Há uma outra leitura interessante: as duas equipas têm jogadores de 14 países. A Espanha está obviamente em maioria (20), depois surge a França com seis elementos (Varane, Theo, Benzema, Umtiti, Digne e Dembélé), o Brasil com dois jogadores em cada uma das equipas (Marcelo e Casemiro por parte do Real Madrid, Paulinho e Rafinha pelo Barcelona).

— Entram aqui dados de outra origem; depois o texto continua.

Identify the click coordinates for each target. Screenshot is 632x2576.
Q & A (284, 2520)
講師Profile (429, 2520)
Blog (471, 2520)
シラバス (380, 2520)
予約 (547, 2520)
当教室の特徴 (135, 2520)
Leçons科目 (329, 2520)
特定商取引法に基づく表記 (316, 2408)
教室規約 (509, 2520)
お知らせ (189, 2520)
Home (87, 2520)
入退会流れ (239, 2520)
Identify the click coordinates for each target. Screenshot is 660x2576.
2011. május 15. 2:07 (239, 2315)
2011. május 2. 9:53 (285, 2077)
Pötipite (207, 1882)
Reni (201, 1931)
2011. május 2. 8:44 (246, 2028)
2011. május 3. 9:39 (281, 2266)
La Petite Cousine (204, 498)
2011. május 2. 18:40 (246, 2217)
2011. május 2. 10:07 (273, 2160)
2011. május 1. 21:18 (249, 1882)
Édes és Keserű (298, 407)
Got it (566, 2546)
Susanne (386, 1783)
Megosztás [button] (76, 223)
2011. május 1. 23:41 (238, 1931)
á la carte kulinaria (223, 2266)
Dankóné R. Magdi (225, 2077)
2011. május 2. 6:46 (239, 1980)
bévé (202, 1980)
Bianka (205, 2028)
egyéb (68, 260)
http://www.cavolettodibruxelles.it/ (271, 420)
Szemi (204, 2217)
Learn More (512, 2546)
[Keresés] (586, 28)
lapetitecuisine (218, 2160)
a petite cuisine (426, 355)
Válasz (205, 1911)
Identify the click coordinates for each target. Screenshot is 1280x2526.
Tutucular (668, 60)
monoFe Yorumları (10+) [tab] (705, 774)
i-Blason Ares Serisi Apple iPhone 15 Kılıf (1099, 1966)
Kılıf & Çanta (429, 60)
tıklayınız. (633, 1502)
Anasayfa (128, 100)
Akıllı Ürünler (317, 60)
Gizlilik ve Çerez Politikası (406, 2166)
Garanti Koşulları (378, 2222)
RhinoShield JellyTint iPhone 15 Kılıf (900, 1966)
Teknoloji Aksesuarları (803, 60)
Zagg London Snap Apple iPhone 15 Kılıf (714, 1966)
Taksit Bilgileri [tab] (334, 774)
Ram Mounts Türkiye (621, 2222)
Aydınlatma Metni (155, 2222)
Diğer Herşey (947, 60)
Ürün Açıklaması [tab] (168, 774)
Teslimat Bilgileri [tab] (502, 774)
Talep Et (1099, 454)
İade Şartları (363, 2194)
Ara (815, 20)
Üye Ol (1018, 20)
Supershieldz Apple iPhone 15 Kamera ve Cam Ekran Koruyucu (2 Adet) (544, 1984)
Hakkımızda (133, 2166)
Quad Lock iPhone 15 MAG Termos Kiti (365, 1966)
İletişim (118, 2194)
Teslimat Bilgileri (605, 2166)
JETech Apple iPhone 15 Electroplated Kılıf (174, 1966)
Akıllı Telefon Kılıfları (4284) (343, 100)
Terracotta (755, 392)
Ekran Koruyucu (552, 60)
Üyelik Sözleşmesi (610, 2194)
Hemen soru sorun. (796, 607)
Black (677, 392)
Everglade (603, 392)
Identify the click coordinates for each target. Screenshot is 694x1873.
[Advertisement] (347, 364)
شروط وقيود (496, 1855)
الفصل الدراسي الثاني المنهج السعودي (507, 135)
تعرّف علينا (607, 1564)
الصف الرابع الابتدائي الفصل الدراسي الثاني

Portugal e Croácia (Modric, Kovacic e Rakitic) são os países imediatamente a seguir nesta lista, ambos com três. No Real Madrid, que num passado recente chegou a ter quatro internacionais lusos no plantel (Ricardo Carvalho, Fábio Coentrão, Pepe e Cristiano Ronaldo), o único resistente agora é CR7, a estrela maior do clube. Já do lado do Barcelona, que também tem um passado bem português, estão André Gomes e Nélson Semedo.

Alemanha (Kroos e Ter Stegen), Argentina (Mascherano e Messi), Turquia (Arda Turan), Uruguai (Luis Suárez), Costa Rica (Keylor Navas), Marrocos (Achraf), País de Gales (Bale), Bélgica (Vermaelen) e Holanda (Cillessen) completam o lote de 14 países presentes nos dois colossos espanhóis.

Se analisarmos cada uma das duas equipas, o Barcelona tem futebolistas de 11 países, o Real Madrid fica-se pelos nove, mas enquanto na equipa de Zinedine Zidane há atletas de quatro continentes, no Barcelona só estão dois representados (Europa e América do Sul). Os dois rivais têm atletas espanhóis, franceses, brasileiros, portugueses, croatas e alemães. Outro dado curioso: há 14 futebolistas que possuem dupla nacionalidade, a grande maioria espanhola, casos de Keylor Navas, Marcelo, Theo, Rafinha e Lionel Messi.

Apesar da grande legião de jogadores estrangeiros de um e outro lado, a verdade é que houve uma redução comparativamente com o clássico da época passada, quando no Barcelona existiam jogadores de 13 nacionalidades e no Real Madrid eram dez. Isto explica-se com as saídas de jogadores como Claudio Bravo, James Rodríguez e Mariano.

Ronaldo e Messi... iguais

As estrelas maiores de Real Madrid e Barcelona, falamos obviamente de Cristiano Ronaldo e Lionel Messi, um em representação da Europa, o outro da América do Sul, chegam a este clássico com uma grande curiosidade a rodeá-los. É que ambos contam 53 golos marcados no corrente ano civil. Ou seja, se um marcar e o outro não, ou se um marcar mais do que outro, dobra o ano com mais esta marca nesta que é também uma luta pessoal.

Este clássico no Santiago Bernabéu reveste-se de uma extrema importância para o Real Madrid, que atualmente está no quarto lugar da Liga espanhola, a 11 pontos do rival Barcelona, mas com menos um jogo disputado. Ou seja, esta será uma grande oportunidade para os merengues reduzirem a distância e continuarem a lutar pelo título, pois em caso de derrota (ou mesmo empate), apesar de ainda haver muito campeonato por disputar, as contas ficam bastante complicadas.